Open SharpEdgeMarshall opened 3 years ago
You should rebase on master and make the celery dependency >=4 here https://github.com/OvalMoney/celery-exporter/blob/master/Cargo.toml#L34
i know very little about celery5, but my main concern is that in testing we are mocking many celery functions and the definition of Event
from source is very generous (it could contain any field).
So I think we should investigate the differences between celery4 and celery5 in the handling of monitoring events, but hopefully this will maybe help us improve the queue detection.
These days I can try to help digging into the matter and report here what I find.
@MRoci I referred to this: https://docs.celeryproject.org/en/stable/whatsnew-5.0.html
I wouldn't say that Celery 4 to Celery 5 led to breaking changes in events, it feels like Celery is being relatively minimally maintained but that large changes are also being accepted, sometimes without updating corresponding documentation.

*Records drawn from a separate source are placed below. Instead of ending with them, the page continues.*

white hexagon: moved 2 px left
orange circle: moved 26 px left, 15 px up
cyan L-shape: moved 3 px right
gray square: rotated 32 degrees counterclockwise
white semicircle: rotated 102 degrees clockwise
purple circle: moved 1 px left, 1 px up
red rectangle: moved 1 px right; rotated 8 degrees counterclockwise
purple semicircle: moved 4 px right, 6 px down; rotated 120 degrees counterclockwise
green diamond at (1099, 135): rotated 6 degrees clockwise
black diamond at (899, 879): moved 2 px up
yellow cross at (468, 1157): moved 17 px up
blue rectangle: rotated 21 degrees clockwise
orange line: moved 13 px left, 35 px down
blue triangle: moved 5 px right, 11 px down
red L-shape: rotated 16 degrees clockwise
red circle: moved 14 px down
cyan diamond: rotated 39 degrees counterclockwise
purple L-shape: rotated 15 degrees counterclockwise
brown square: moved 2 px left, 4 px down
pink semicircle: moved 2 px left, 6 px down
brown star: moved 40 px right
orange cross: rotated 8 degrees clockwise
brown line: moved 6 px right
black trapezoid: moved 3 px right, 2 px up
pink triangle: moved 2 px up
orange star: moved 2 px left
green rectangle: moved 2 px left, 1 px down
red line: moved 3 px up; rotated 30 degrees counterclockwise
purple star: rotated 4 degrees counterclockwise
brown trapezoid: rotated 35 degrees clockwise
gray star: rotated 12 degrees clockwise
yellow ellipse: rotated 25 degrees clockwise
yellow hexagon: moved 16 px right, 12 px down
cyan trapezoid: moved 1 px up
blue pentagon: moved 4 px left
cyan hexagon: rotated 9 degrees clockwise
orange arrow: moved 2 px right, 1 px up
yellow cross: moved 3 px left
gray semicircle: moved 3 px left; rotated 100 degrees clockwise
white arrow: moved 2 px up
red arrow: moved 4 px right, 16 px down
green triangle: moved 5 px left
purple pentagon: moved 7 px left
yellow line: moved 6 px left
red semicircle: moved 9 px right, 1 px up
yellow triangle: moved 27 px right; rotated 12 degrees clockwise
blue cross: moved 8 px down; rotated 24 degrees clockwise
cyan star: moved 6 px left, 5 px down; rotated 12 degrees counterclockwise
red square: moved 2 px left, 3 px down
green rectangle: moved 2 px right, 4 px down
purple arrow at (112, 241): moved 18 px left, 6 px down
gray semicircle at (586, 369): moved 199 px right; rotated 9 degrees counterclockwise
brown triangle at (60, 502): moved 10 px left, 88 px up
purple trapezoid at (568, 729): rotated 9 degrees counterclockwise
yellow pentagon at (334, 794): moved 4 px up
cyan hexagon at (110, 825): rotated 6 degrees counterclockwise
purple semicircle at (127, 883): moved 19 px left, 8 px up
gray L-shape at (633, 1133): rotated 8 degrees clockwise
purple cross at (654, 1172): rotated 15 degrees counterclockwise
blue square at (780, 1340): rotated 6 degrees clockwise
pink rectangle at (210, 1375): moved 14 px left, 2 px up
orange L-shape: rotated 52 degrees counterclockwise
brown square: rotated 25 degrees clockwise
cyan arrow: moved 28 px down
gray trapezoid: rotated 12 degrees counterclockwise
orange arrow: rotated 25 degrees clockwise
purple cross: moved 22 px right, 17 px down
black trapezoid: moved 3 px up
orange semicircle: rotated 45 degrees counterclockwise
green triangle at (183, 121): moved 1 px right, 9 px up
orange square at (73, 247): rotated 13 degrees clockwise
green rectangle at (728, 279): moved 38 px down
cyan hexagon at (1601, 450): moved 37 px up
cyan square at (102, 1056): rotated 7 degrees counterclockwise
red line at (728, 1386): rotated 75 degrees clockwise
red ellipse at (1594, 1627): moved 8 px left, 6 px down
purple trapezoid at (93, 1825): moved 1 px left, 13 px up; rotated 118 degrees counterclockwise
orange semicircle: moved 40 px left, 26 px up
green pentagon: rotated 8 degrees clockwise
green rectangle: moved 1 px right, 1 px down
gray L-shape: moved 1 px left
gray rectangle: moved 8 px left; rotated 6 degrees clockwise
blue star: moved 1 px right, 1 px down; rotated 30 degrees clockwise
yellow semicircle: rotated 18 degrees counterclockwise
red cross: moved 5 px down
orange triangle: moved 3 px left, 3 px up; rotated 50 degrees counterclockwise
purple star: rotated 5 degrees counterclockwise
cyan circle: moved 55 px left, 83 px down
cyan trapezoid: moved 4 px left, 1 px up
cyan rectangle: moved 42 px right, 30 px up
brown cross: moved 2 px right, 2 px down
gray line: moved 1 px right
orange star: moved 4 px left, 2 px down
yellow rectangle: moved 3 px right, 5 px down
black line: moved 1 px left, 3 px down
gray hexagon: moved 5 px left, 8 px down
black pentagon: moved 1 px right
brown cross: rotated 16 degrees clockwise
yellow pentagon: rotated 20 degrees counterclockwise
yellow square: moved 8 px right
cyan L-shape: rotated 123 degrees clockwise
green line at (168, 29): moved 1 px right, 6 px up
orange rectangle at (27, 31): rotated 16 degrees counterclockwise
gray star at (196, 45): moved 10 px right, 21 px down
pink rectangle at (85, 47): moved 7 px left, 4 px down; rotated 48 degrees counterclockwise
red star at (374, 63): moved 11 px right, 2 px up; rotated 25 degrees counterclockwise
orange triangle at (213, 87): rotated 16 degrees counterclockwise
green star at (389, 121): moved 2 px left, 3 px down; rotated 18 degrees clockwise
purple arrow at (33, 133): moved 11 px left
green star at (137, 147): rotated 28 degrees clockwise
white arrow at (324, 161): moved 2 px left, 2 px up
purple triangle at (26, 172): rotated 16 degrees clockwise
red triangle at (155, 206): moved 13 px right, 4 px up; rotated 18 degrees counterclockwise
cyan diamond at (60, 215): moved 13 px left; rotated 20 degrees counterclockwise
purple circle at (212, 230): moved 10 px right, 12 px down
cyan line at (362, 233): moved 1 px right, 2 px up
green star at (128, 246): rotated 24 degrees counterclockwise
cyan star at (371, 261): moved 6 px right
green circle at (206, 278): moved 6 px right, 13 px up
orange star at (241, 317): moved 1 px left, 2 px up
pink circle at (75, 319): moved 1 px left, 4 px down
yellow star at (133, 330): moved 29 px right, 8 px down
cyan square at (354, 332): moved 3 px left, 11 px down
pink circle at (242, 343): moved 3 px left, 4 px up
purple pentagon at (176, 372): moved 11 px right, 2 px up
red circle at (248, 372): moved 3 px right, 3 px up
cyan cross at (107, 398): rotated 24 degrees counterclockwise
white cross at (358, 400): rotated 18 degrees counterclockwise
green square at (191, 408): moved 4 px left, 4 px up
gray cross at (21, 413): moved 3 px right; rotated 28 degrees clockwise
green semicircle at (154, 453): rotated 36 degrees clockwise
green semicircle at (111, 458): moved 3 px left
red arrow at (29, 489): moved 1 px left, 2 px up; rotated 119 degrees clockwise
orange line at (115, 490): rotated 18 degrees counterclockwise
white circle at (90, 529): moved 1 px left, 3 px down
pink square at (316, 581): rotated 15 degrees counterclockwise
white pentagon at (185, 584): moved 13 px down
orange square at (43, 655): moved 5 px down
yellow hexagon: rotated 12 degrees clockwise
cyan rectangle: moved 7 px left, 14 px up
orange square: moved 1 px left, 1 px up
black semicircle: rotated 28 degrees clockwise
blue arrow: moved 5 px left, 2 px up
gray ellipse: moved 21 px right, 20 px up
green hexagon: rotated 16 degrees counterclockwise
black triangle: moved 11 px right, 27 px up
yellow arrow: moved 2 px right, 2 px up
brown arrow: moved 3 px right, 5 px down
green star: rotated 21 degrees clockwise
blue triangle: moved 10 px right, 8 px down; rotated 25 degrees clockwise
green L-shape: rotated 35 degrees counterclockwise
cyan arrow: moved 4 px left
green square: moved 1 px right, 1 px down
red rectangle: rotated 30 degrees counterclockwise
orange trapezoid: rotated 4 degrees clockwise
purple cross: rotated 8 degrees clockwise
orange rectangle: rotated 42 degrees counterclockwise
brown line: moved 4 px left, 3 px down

For example, last month, a task-cancelled
event was added: https://github.com/celery/celery/blame/8d6778810c5153c9e4667eed618de2d0bf72663e/celery/worker/request.py#L417
The documentation history suggests little has changed: https://github.com/celery/celery/commits/8ebcce1523d79039f23da748f00bec465951de2a/docs/userguide/monitoring.rst
Searching for documented events:
task-sent
last updated 5 years ago: https://github.com/celery/celery/blame/8ebcce1523d79039f23da748f00bec465951de2a/celery/app/amqp.py#L547-L548
task-received
was last updated 6 years ago: https://github.com/celery/celery/blame/2411504f4164ac9acfa20007038d37591c6f57e5/celery/worker/strategy.py#L162-L170
task-started
was last updated 9 years ago: https://github.com/celery/celery/blame/8d6778810c5153c9e4667eed618de2d0bf72663e/celery/worker/request.py#L468
task-succeeded
was last updated 7 years ago: https://github.com/celery/celery/blame/8d6778810c5153c9e4667eed618de2d0bf72663e/celery/worker/request.py#L505 or https://github.com/celery/celery/blame/8d6778810c5153c9e4667eed618de2d0bf72663e/celery/worker/request.py#L721-L723 [it's not clear to me if this means it gets sent twice?]
task-failed
was last updated 8 years ago: https://github.com/celery/celery/blame/8d6778810c5153c9e4667eed618de2d0bf72663e/celery/worker/request.py#L573-L577
task-rejected
was last updated 6 years ago: https://github.com/celery/celery/blame/8d6778810c5153c9e4667eed618de2d0bf72663e/celery/worker/request.py#L593
task-revoked
was last updated 9 years ago: https://github.com/celery/celery/blame/8d6778810c5153c9e4667eed618de2d0bf72663e/celery/worker/request.py#L430
task-retried
was last updated 9 years ago: https://github.com/celery/celery/blame/8d6778810c5153c9e4667eed618de2d0bf72663e/celery/worker/request.py#L512-L514
worker-online
was last updated 9 years ago: https://github.com/celery/celery/blame/8ebcce1523d79039f23da748f00bec465951de2a/celery/worker/heartbeat.py#L51
worker-offline
was last updated 14 months ago, to remove automatic retry: https://github.com/celery/celery/blame/8ebcce1523d79039f23da748f00bec465951de2a/celery/worker/heartbeat.py#L61
worker-heartbeat
was last updated 6 years ago: https://github.com/celery/celery/blame/8ebcce1523d79039f23da748f00bec465951de2a/celery/worker/heartbeat.py#L53
Worker event attributes, 9 years ago: https://github.com/celery/celery/blame/8ebcce1523d79039f23da748f00bec465951de2a/celery/worker/heartbeat.py#L42-L47
Outside of an update to use f-strings and a skipped test, I'm not seeing many changes since 5 years ago in an events state unit test. Not that you would have to update the unit test if you updated events of course: https://github.com/celery/celery/blame/8ebcce1523d79039f23da748f00bec465951de2a/t/unit/events/test_state.py
Could there be updates I've missed? Absolutely. But I haven't seen any important ones yet?
Since last year it's been well-known that if you run Flower against Celery 5, everything just works as long as you use the Docker image. https://github.com/mher/flower/issues/1029#issuecomment-703194703 They're working on a new release of Flower, but that appears to be because the command line tooling changed within Celery and they're looking to drop Python 2 support.
Intriguingly, Flower also seems to have basic support for Prometheus, though it could be improved: https://github.com/mher/flower/issues/1076
That said, since events include task args and kwargs and other structures, it's possible that these may have changed in the interim. As in, the description of a task might have changed in minor ways. But I doubt we would go into that much detail when collecting Prometheus metrics.
I went through 4->5 upgrade doc, can't see anything about "event". Looks safe for me to upgrade.
Upgrade all deps and start testing for Celery 5 @MRoci would you like to give a look?